(Dataset records)

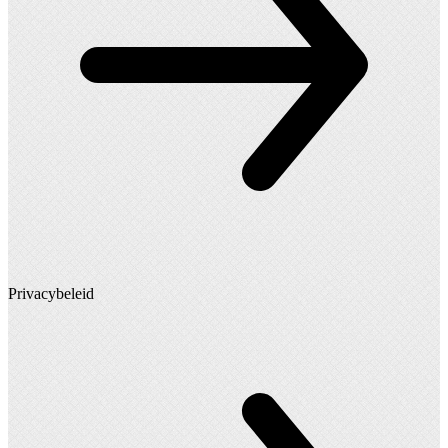
Privacybeleid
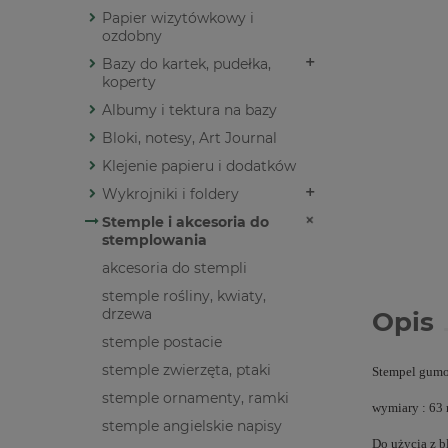
Papier wizytówkowy i
ozdobny
Bazy do kartek, pudełka,
koperty
Albumy i tektura na bazy
Bloki, notesy, Art Journal
Klejenie papieru i dodatków
Wykrojniki i foldery
Stemple i akcesoria do
stemplowania
akcesoria do stempli
stemple rośliny, kwiaty,
drzewa
Opis
stemple postacie
stemple zwierzęta, ptaki
Stempel gumow
stemple ornamenty, ramki
wymiary : 63
stemple angielskie napisy
Do użycia z 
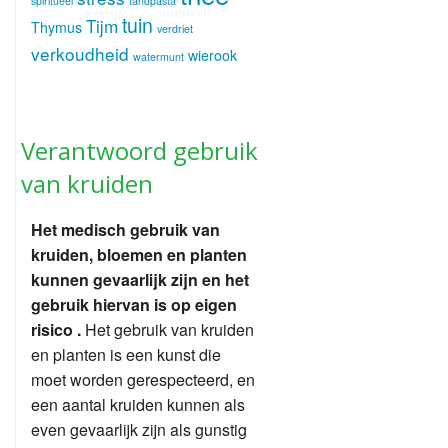
spiritueel
tandpasta
tuin
Tijm
Thymus
verdriet
verkoudheid
wierook
watermunt
Verantwoord gebruik
van kruiden
Het medisch gebruik van
kruiden, bloemen en planten
kunnen gevaarlijk zijn en het
gebruik hiervan is op eigen
risico .
Het gebruik van kruiden
en planten is een kunst die
moet worden gerespecteerd, en
een aantal kruiden kunnen als
even gevaarlijk zijn als gunstig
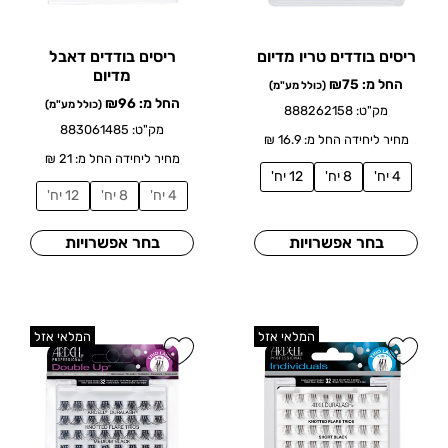
ריסים בודדים טריו מדיום
ריסים בודדים דאבל
מדיום
החל מ:
75
₪
(כולל מע"מ)
החל מ:
96
₪
(כולל מע"מ)
מק"ט: 888262158
מק"ט: 883061485
מחיר ליחידה החל מ: 16.9 ₪
מחיר ליחידה החל מ: 21 ₪
4 יח'
8 יח'
12 יח'
4 יח'
8 יח'
12 יח'
בחר אפשרויות
בחר אפשרויות
המלאי אזל
המלאי אזל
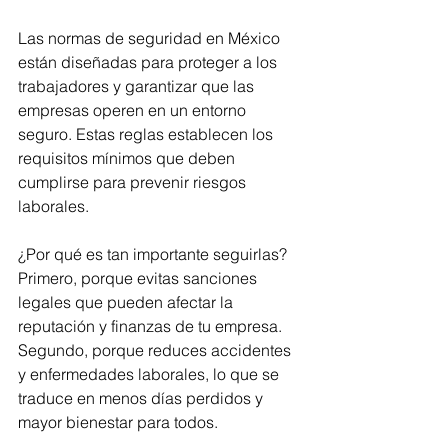
Las normas de seguridad en México 
están diseñadas para proteger a los 
trabajadores y garantizar que las 
empresas operen en un entorno 
seguro. Estas reglas establecen los 
requisitos mínimos que deben 
cumplirse para prevenir riesgos 
laborales.
¿Por qué es tan importante seguirlas? 
Primero, porque evitas sanciones 
legales que pueden afectar la 
reputación y finanzas de tu empresa. 
Segundo, porque reduces accidentes 
y enfermedades laborales, lo que se 
traduce en menos días perdidos y 
mayor bienestar para todos.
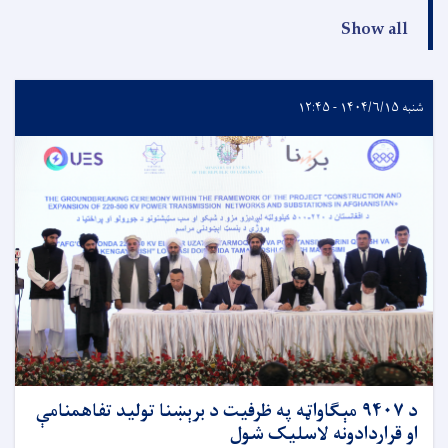
Show all
شنبه ۱۴۰۴/۶/۱۵ - ۱۲:۴۵
د ۹۴۰۷ مېګاواټه په ظرفیت د برېښنا تولید تفاهمنامې
او قراردادونه لاسلیک شول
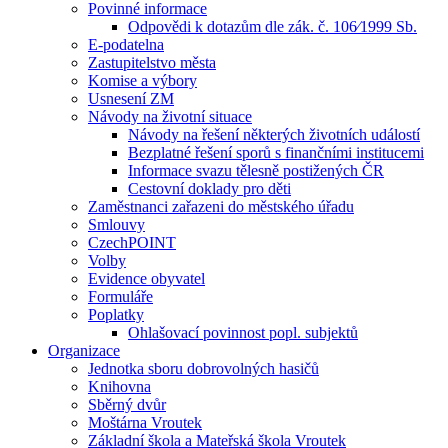
Povinné informace
Odpovědi k dotazům dle zák. č. 106⁄1999 Sb.
E-podatelna
Zastupitelstvo města
Komise a výbory
Usnesení ZM
Návody na životní situace
Návody na řešení některých životních událostí
Bezplatné řešení sporů s finančními institucemi
Informace svazu tělesně postižených ČR
Cestovní doklady pro děti
Zaměstnanci zařazeni do městského úřadu
Smlouvy
CzechPOINT
Volby
Evidence obyvatel
Formuláře
Poplatky
Ohlašovací povinnost popl. subjektů
Organizace
Jednotka sboru dobrovolných hasičů
Knihovna
Sběrný dvůr
Moštárna Vroutek
Základní škola a Mateřská škola Vroutek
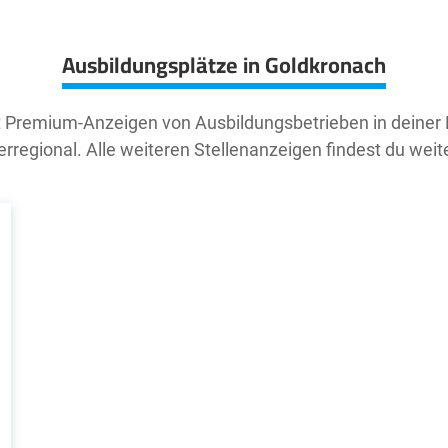
Ausbildungsplätze in Goldkronach
t Premium-Anzeigen von Ausbildungsbetrieben in deiner
rregional. Alle weiteren Stellenanzeigen findest du weit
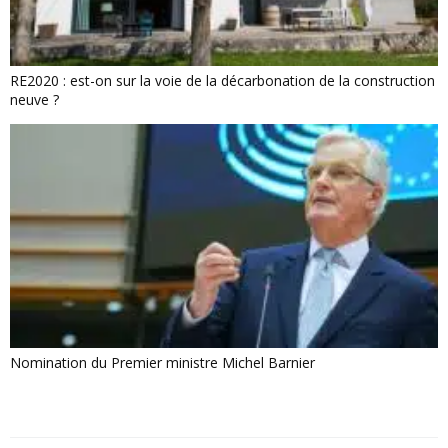
RE2020 : est-on sur la voie de la décarbonation de la construction
neuve ?
Nomination du Premier ministre Michel Barnier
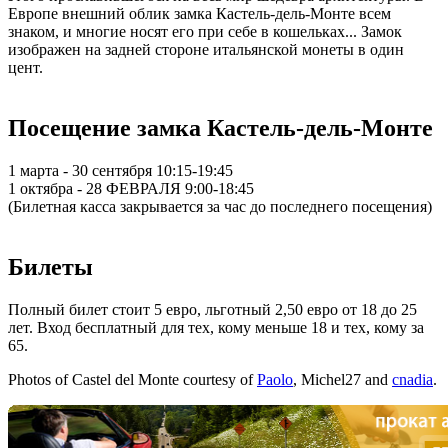
Европе внешний облик замка Кастель-дель-Монте всем
знаком, и многие носят его при себе в кошельках... Замок
изображен на задней стороне итальянской монеты в один
цент.
Посещение замка Кастель-дель-Монте
1 марта - 30 сентября 10:15-19:45
1 октябра - 28 ФЕВРАЛЯ 9:00-18:45
(Билетная касса закрывается за час до последнего посещения)
Билеты
Полный билет стоит 5 евро, льготный 2,50 евро от 18 до 25
лет. Вход бесплатный для тех, кому меньше 18 и тех, кому за
65.
Photos of Castel del Monte courtesy of
Paolo
, Michel27 and
cnadia
.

(End Dataset records)

Exercise:
Give every record back exactly as it reads, with no images.

Exercise solution:
Privacybeleid
Papier wizytówkowy i
ozdobny
Bazy do kartek, pudełka,
koperty
Albumy i tektura na bazy
Bloki, notesy, Art Journal
Klejenie papieru i dodatków
Wykrojniki i foldery
Stemple i akcesoria do
stemplowania
akcesoria do stempli
stemple rośliny, kwiaty,
drzewa
Opis
stemple postacie
stemple zwierzęta, ptaki
Stempel gumow
stemple ornamenty, ramki
wymiary : 63
stemple angielskie napisy
Do użycia z 
spiritueel
tandpasta
tuin
Tijm
Thymus
verdriet
verkoudheid
wierook
watermunt
Verantwoord gebruik
van kruiden
Het medisch gebruik van
kruiden, bloemen en planten
kunnen gevaarlijk zijn en het
gebruik hiervan is op eigen
risico .
Het gebruik van kruiden
en planten is een kunst die
moet worden gerespecteerd, en
een aantal kruiden kunnen als
even gevaarlijk zijn als gunstig
ריסים בודדים טריו מדיום
ריסים בודדים דאבל
מדיום
החל מ:
75
₪
(כולל מע"מ)
החל מ:
96
₪
(כולל מע"מ)
מק"ט: 888262158
מק"ט: 883061485
מחיר ליחידה החל מ: 16.9 ₪
מחיר ליחידה החל מ: 21 ₪
4 יח'
8 יח'
12 יח'
4 יח'
8 יח'
12 יח'
בחר אפשרויות
בחר אפשרויות
המלאי אזל
המלאי אזל
Las normas de seguridad en México 
están diseñadas para proteger a los 
trabajadores y garantizar que las 
empresas operen en un entorno 
seguro. Estas reglas establecen los 
requisitos mínimos que deben 
cumplirse para prevenir riesgos 
laborales.
¿Por qué es tan importante seguirlas? 
Primero, porque evitas sanciones 
legales que pueden afectar la 
reputación y finanzas de tu empresa. 
Segundo, porque reduces accidentes 
y enfermedades laborales, lo que se 
traduce en menos días perdidos y 
mayor bienestar para todos.
Show all
شنبه ۱۴۰۴/۶/۱۵ - ۱۲:۴۵
د ۹۴۰۷ مېګاواټه په ظرفیت د برېښنا تولید تفاهمنامې
او قراردادونه لاسلیک شول
Povinné informace
Odpovědi k dotazům dle zák. č. 106⁄1999 Sb.
E-podatelna
Zastupitelstvo města
Komise a výbory
Usnesení ZM
Návody na životní situace
Návody na řešení některých životních událostí
Bezplatné řešení sporů s finančními institucemi
Informace svazu tělesně postižených ČR
Cestovní doklady pro děti
Zaměstnanci zařazeni do městského úřadu
Smlouvy
CzechPOINT
Volby
Evidence obyvatel
Formuláře
Poplatky
Ohlašovací povinnost popl. subjektů
Organizace
Jednotka sboru dobrovolných hasičů
Knihovna
Sběrný dvůr
Moštárna Vroutek
Základní škola a Mateřská škola Vroutek
Ausbildungsplätze in Goldkronach
t Premium-Anzeigen von Ausbildungsbetrieben in deiner
rregional. Alle weiteren Stellenanzeigen findest du weit
RE2020 : est-on sur la voie de la décarbonation de la construction
neuve ?
Nomination du Premier ministre Michel Barnier
Европе внешний облик замка Кастель-дель-Монте всем
знаком, и многие носят его при себе в кошельках... Замок
изображен на задней стороне итальянской монеты в один
цент.
Посещение замка Кастель-дель-Монте
1 марта - 30 сентября 10:15-19:45
1 октябра - 28 ФЕВРАЛЯ 9:00-18:45
(Билетная касса закрывается за час до последнего посещения)
Билеты
Полный билет стоит 5 евро, льготный 2,50 евро от 18 до 25
лет. Вход бесплатный для тех, кому меньше 18 и тех, кому за
65.
Photos of Castel del Monte courtesy of
Paolo
, Michel27 and
cnadia
.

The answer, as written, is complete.